Technology & Science

Blue whale's heart rate measured by scientists armed with suction cups

With suction cups and lots of luck, scientists have measured how fast the world's largest heart beats.

Heart rate hits low of two beats per minute when it lunges for food, maxes out at 37

Researchers from Stanford University's Goldbogen Lab, Cascadia Research, Scripps Institution of Oceanography and the University of California Santa Cruz place a suction-cup tag on a blue whale as part of research to measure the animal's heart rate, in an undated photo taken in Monterey Bay, Calif. (Goldbogen Lab/Duke Marine Robotics and Remote Sensing Lab/NMFS Permit 16111 via REUTERS)

Using a bright orange electrocardiogram machine attached with suction cups to the body of a blue whale, scientists for the first time have measured the heart rate of the world's largest creature and came away with insight about the renowned behemoth's physiology.

The blue whale, which can reach up to 30 metres long and weigh 200 tonnes, lowers its heart rate to as little as two beats per minute as it lunges under the ocean surface for food, researchers said on Monday. The maximum heart rate they recorded was 37 beats per minute after the air-breathing marine mammal returned to the surface from a foraging dive.

"The blue whale is the largest animal of all time and has long fascinated biologists," said Stanford University marine biologist Jeremy Goldbogen, who led the study published in the journal Proceedings of the National Academy of Sciences.

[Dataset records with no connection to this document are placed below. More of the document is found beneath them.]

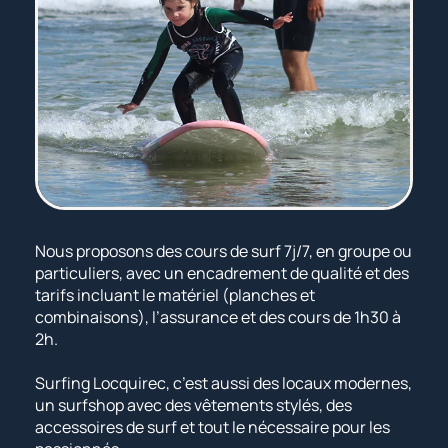
Nous proposons des cours de surf 7j/7, en groupe ou
particuliers, avec un encadrement de qualité et des
tarifs incluant le matériel (planches et
combinaisons), l’assurance et des cours de 1h30 à
2h.
Surfing Locquirec, c’est aussi des locaux modernes,
un surfshop avec des vêtements stylés, des
accessoires de surf et tout le nécessaire pour les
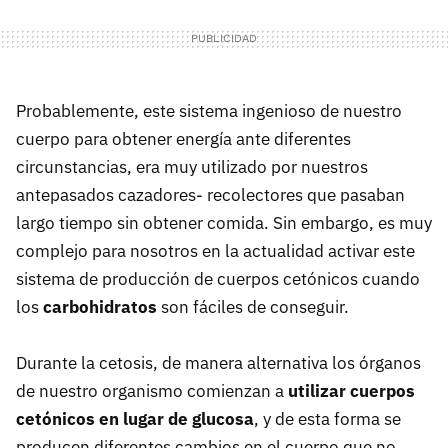
Probablemente, este sistema ingenioso de nuestro
cuerpo para obtener energía ante diferentes
circunstancias, era muy utilizado por nuestros
antepasados cazadores- recolectores que pasaban
largo tiempo sin obtener comida. Sin embargo, es muy
complejo para nosotros en la actualidad activar este
sistema de producción de cuerpos cetónicos cuando
los
carbohidratos
son fáciles de conseguir.
Durante la cetosis, de manera alternativa los órganos
de nuestro organismo comienzan a
utilizar cuerpos
cetónicos en lugar de glucosa
, y de esta forma se
producen diferentes cambios en el cuerpo que no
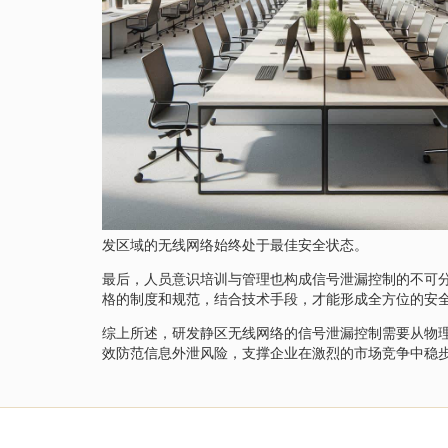
发区域的无线网络始终处于最佳安全状态。
最后，人员意识培训与管理也构成信号泄漏控制的不可
格的制度和规范，结合技术手段，才能形成全方位的安
综上所述，研发静区无线网络的信号泄漏控制需要从物
效防范信息外泄风险，支撑企业在激烈的市场竞争中稳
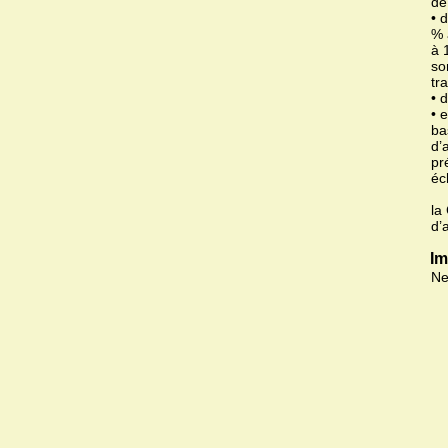
de
• 
% 
à 
so
tr
• 
• 
ba
d’
pr
éc
la
d’
Im
Ne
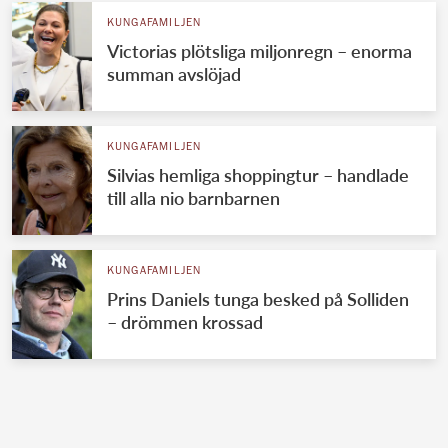
KUNGAFAMILJEN
Victorias plötsliga miljonregn – enorma
summan avslöjad
KUNGAFAMILJEN
Silvias hemliga shoppingtur – handlade
till alla nio barnbarnen
KUNGAFAMILJEN
Prins Daniels tunga besked på Solliden
– drömmen krossad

"In particular, new measures of vital rates and physiological rates help us understand how animals work at the upper extreme of body mass," Goldbogen added. "What is life like and what is the pace of life at such a large scale?"

The researchers deployed a heart rate-measuring tag just behind the whale's left flipper using a six-metre-long carbon-fibre pole. (Oldbogen Lab at Stanford University/Kurt Hickman/Stanford News Service)

Generally speaking, the larger the animal, the lower the heart rate, minimizing the amount of work the heart does while distributing blood around the body. The normal human resting heart rate ranges from about 60 to 100 beats per minute and tops out at about 200 during athletic exertion. The smallest mammals, shrews, have heart rates upwards of a thousand beats per minute.

The researchers created a tag device, encased in an orange plastic shell, that contained an electrocardiogram machine to monitor a whale's heart rhythm swimming in the open ocean. The device had four suction cups to enable them to attach it to the whale non-invasively.

The researchers obtained nine hours of data from an adult male whale about 72 feet (22 metres) long encountered in Monterey Bay, off California's coast.

"First, we have to find a blue whale, which can be very difficult because these animals range across vast swaths of the open ocean. By combining many years of field experience and some luck, we position a small, rigid-hulled, inflatable boat on the whale's left side," Goldbogen said.

"We then have to deploy the tag using a six-metre-long carbon-fibre pole. As the whale surfaces to breathe, we tag the whale in a location that we think is closest to the heart — just behind the whale's left flipper," Goldbogen added.

A tagged blue whale surfaces off the coast of California in Monterey Bay. (Duke Marine Robotics and Remote Sensing Lab)

Baleen whales such as blue whales, despite their immense size, feed on tiny prey. As filter-feeders, they take huge amounts of water into their mouths and strain out prey, including shrimp-like krill and other zooplankton using baleen plates made of keratin, the same material found in fingernails.

During feeding dives, the whale exhibited extremely low heart rates, typically of four to eight beats per minute and as low as two. After surfacing to breathe following foraging dives, the whale had heart rates of 25 to 37 beats per minute.